WHAT IS BEING ASKED -
Pick every line out of the entries below that has the string "浜名湖山吹", and copy it.

EXCERPTED DATA -
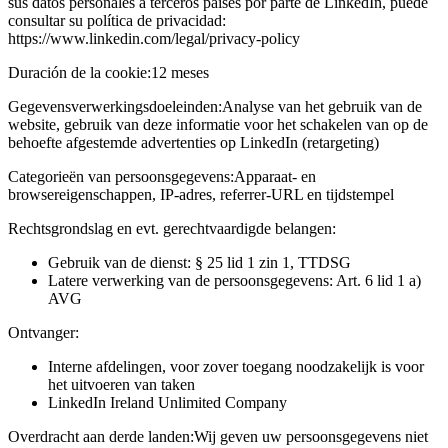
sus datos personales a terceros países por parte de LinkedIn, puede
consultar su política de privacidad:
https://www.linkedin.com/legal/privacy-policy
Duración de la cookie:
12 meses
Gegevensverwerkingsdoeleinden:
Analyse van het gebruik van de
website, gebruik van deze informatie voor het schakelen van op de
behoefte afgestemde advertenties op LinkedIn (retargeting)
Categorieën van persoonsgegevens:
Apparaat- en
browsereigenschappen, IP-adres, referrer-URL en tijdstempel
Rechtsgrondslag en evt. gerechtvaardigde belangen:
Gebruik van de dienst: § 25 lid 1 zin 1, TTDSG
Latere verwerking van de persoonsgegevens: Art. 6 lid 1 a)
AVG
Ontvanger:
Interne afdelingen, voor zover toegang noodzakelijk is voor
het uitvoeren van taken
LinkedIn Ireland Unlimited Company
Overdracht aan derde landen:
Wij geven uw persoonsgegevens niet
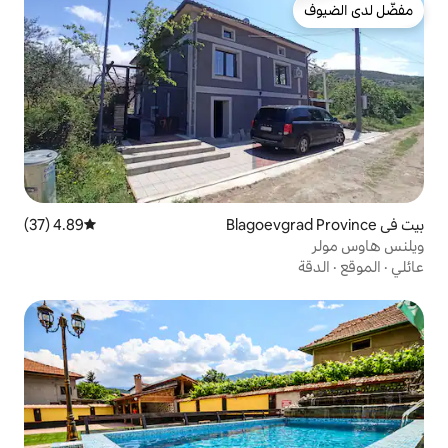
4.89 (37)
متوسط التقييم 4.89 من 5، 37 مراجعات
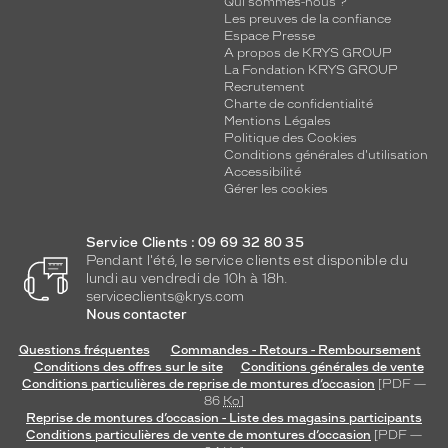
Qui sommes-nous ?
Les preuves de la confiance
Espace Presse
A propos de KRYS GROUP
La Fondation KRYS GROUP
Recrutement
Charte de confidentialité
Mentions Légales
Politique des Cookies
Conditions générales d'utilisation
Accessibilité
Gérer les cookies
Service Clients : 09 69 32 80 35
Pendant l'été, le service clients est disponible du
lundi au vendredi de 10h à 18h.
serviceclients@krys.com
Nous contacter
Questions fréquentes
Commandes - Retours - Remboursement
Conditions des offres sur le site
Conditions générales de vente
Conditions particulières de reprise de montures d’occasion
[PDF —
86
Ko
]
Reprise de montures d’occasion - Liste des magasins participants
Conditions particulières de vente de montures d’occasion
[PDF —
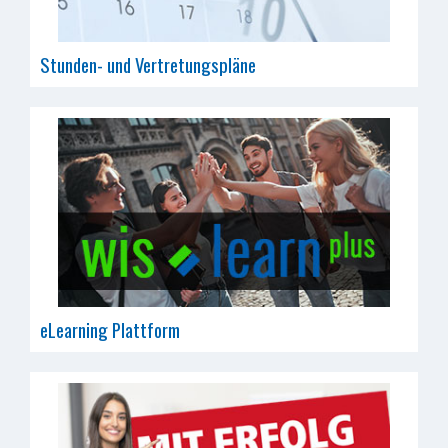
Stunden- und Vertretungspläne
eLearning Plattform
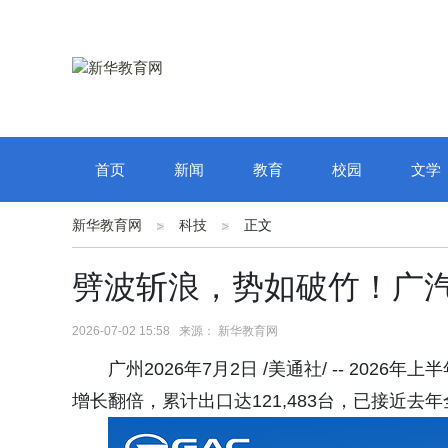
首页
新闻
教育
校园
文学
新华教育网
科技
正文
劈波斩浪，势如破竹！广
2026-07-02 15:58 来源： 新华教育网
广州2026年7月2日 /美通社/ -- 2
增长翻倍，累计出口达121,483台，已接近去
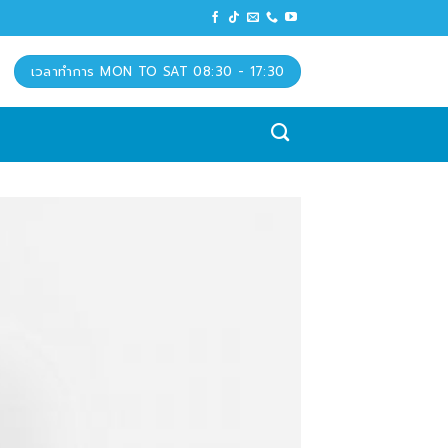
เวลาทำการ MON TO SAT 08:30 - 17:30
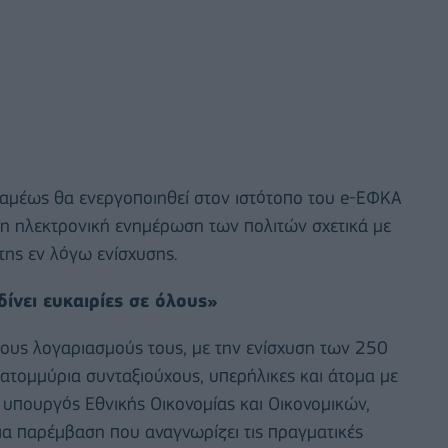
αμέως θα ενεργοποιηθεί στον ιστότοπο του e-ΕΦΚΑ
η ηλεκτρονική ενημέρωση των πολιτών σχετικά με
της εν λόγω ενίσχυσης.
ίνει ευκαιρίες σε όλους»
τους λογαριασμούς τους, με την ενίσχυση των 250
ατομμύρια συνταξιούχους, υπερήλικες και άτομα με
 υπουργός Εθνικής Οικονομίας και Οικονομικών,
 μια παρέμβαση που αναγνωρίζει τις πραγματικές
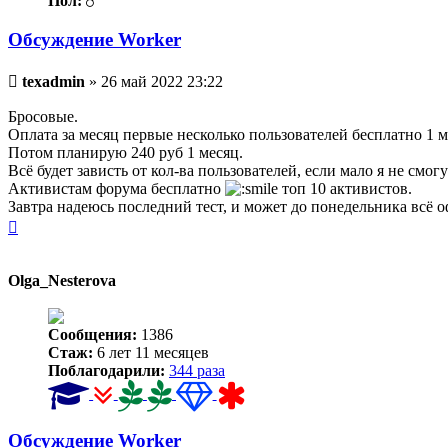
Пол:
Обсуждение Worker
Непрочитанное
texadmin
»
26 май 2022 23:22
сообщение
Бросовые.
Оплата за месяц первые несколько пользователей бесплатно 1 м
Потом планирую 240 руб 1 месяц.
Всё будет зависть от кол-ва пользователей, если мало я не смо
Активистам форума бесплатно
топ 10 активистов.
Завтра надеюсь последний тест, и может до понедельника всё 
Вернуться
к
началу
Olga_Nesterova
Сообщения:
1386
Стаж:
6 лет 11 месяцев
Поблагодарили:
344 раза
Обсуждение Worker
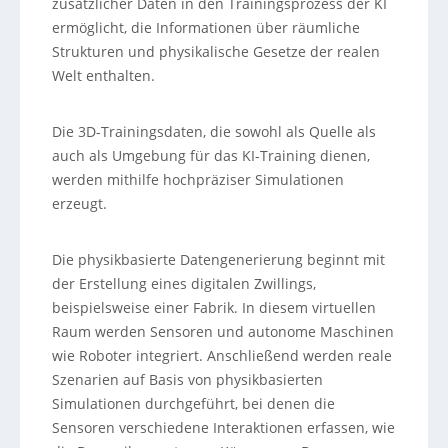
zusätzlicher Daten in den Trainingsprozess der KI
ermöglicht, die Informationen über räumliche
Strukturen und physikalische Gesetze der realen
Welt enthalten.
Die 3D-Trainingsdaten, die sowohl als Quelle als
auch als Umgebung für das KI-Training dienen,
werden mithilfe hochpräziser Simulationen
erzeugt.
Die physikbasierte Datengenerierung beginnt mit
der Erstellung eines digitalen Zwillings,
beispielsweise einer Fabrik. In diesem virtuellen
Raum werden Sensoren und autonome Maschinen
wie Roboter integriert. Anschließend werden reale
Szenarien auf Basis von physikbasierten
Simulationen durchgeführt, bei denen die
Sensoren verschiedene Interaktionen erfassen, wie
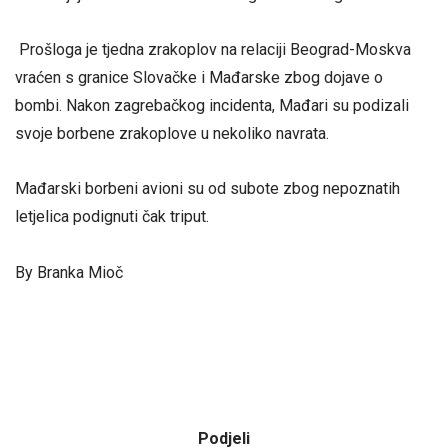
Prošloga je tjedna zrakoplov na relaciji Beograd-Moskva
vraćen s granice Slovačke i Mađarske zbog dojave o
bombi. Nakon zagrebačkog incidenta, Mađari su podizali
svoje borbene zrakoplove u nekoliko navrata.
Mađarski borbeni avioni su od subote zbog nepoznatih
letjelica podignuti čak triput.
By Branka Mioč
Podjeli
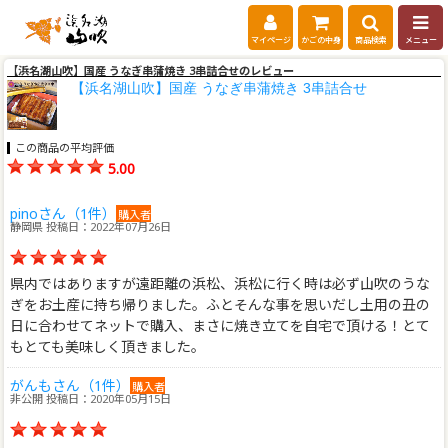
マイページ
かごの中身
商品検索
メニュー
【浜名湖山吹】国産 うなぎ串蒲焼き 3串詰合せのレビュー
【浜名湖山吹】国産 うなぎ串蒲焼き 3串詰合せ
この商品の平均評価
5.00
pinoさん（1件）
購入者
静岡県 投稿日：2022年07月26日
県内ではありますが遠距離の浜松、浜松に行く時は必ず山吹のうな
ぎをお土産に持ち帰りました。ふとそんな事を思いだし土用の丑の
日に合わせてネットで購入、まさに焼き立てを自宅で頂ける！とて
もとても美味しく頂きました。
がんもさん（1件）
購入者
非公開 投稿日：2020年05月15日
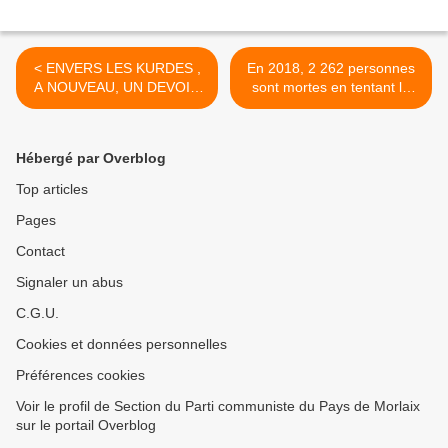
< ENVERS LES KURDES ,
En 2018, 2 262 personnes
A NOUVEAU, UN DEVOIR
sont mortes en tentant la
DE SOLIDARITÉ ! - Francis
traversée de la
Wurtz
Méditerranée >
Hébergé par Overblog
Top articles
Pages
Contact
Signaler un abus
C.G.U.
Cookies et données personnelles
Préférences cookies
Voir le profil de Section du Parti communiste du Pays de Morlaix
sur le portail Overblog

THE ANSWER -
【浜名湖山吹】国産 うなぎ串蒲焼き 3串詰合せのレビュー
【浜名湖山吹】国産 うなぎ串蒲焼き 3串詰合せ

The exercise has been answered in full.